Title:Computational Linguistics in Museums: Applications for Cultural Datasets
Authors:Robert Stein, Judith Klavans, Susan Chun, Robert Stein, Judith Klavans, Susan Chun, Raul Guerra
Publication:MW2011: Museums and the Web 2011

As museums continue to develop more sophisticated techniques for managing and analyzing cultural data, many are beginning to encounter challenges when trying to deal with the nuances of language and automated processing tools.  How might user-generated comments be harvested and processed to determine the nature of the comment?  Is it possible to use existing collection documentation to derive relations between similar objects?  How can we train systems to automatically recognize (disambiguate) different meanings of the same word? Can automated language processing lead to more compelling browsing interfaces for online collections?

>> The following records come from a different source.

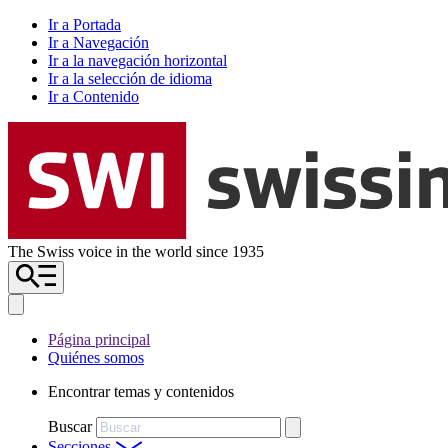
Ir a Portada
Ir a Navegación
Ir a la navegación horizontal
Ir a la selección de idioma
Ir a Contenido
The Swiss voice in the world since 1935
Página principal
Quiénes somos
Encontrar temas y contenidos
Buscar
Secciones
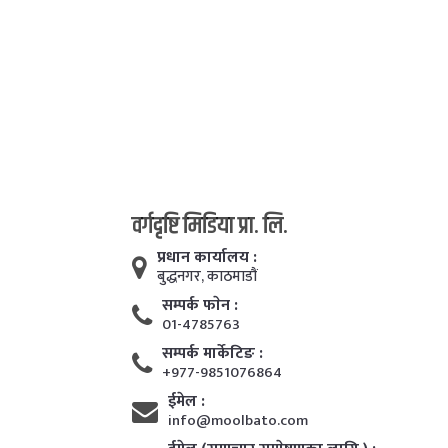
वर्गदृष्टि मिडिया प्रा. लि.
प्रधान कार्यालय :
बुद्धनगर, काठमाडाैं
सम्पर्क फाेन :
01-4785763
सम्पर्क मार्केटिङ :
+977-9851076864
ईमेल :
info@moolbato.com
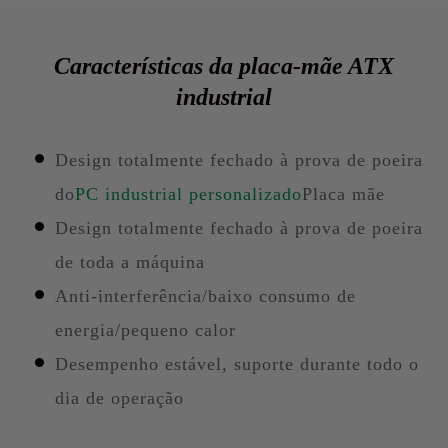
Características da placa-mãe ATX
industrial
Design totalmente fechado à prova de poeira
do
PC industrial personalizado
Placa mãe
Design totalmente fechado à prova de poeira
de toda a máquina
Anti-interferência/baixo consumo de
energia/pequeno calor
Desempenho estável, suporte durante todo o
dia de operação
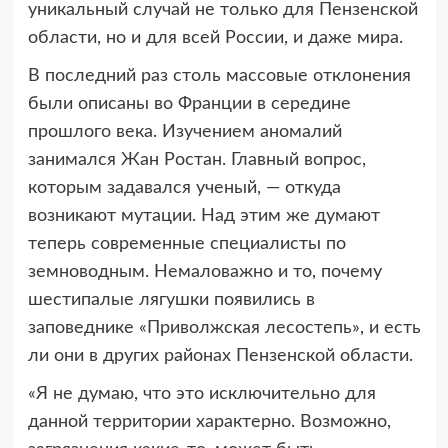
уникальный случай не только для Пензенской
области, но и для всей России, и даже мира.
В последний раз столь массовые отклонения
были описаны во Франции в середине
прошлого века. Изучением аномалий
занимался Жан Ростан. Главный вопрос,
которым задавался ученый, — откуда
возникают мутации. Над этим же думают
теперь современные специалисты по
земноводным. Немаловажно и то, почему
шестипалые лягушки появились в
заповеднике «Приволжская лесостепь», и есть
ли они в других районах Пензенской области.
«Я не думаю, что это исключительно для
данной территории характерно. Возможно,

Luckily, a good deal of expertise and tools exist within the field of computational linguistics that can be applied to these problems to achieve meaningful results.  Informed by previous work in computational linguistics and relevant project experience, the authors will address a number of these questions providing insight about how answers to impact museum practice might be found. Authors will share tools and resources that museum software developers can use to prototype and experiment with these techniques - without being experts in language processing themselves.  In addition, the authors will describe the work of the T3: Text, Tags, Trust research project and how they have applied these tools to a large shared dataset of object metadata and social tags collected by the project. 

Specific challenges regarding batch-processing tools and large datasets will be addressed.  Best practices and algorithms will be shared for dealing with a number of sticky issues. Directions for future research and promising application areas will be also be discussed.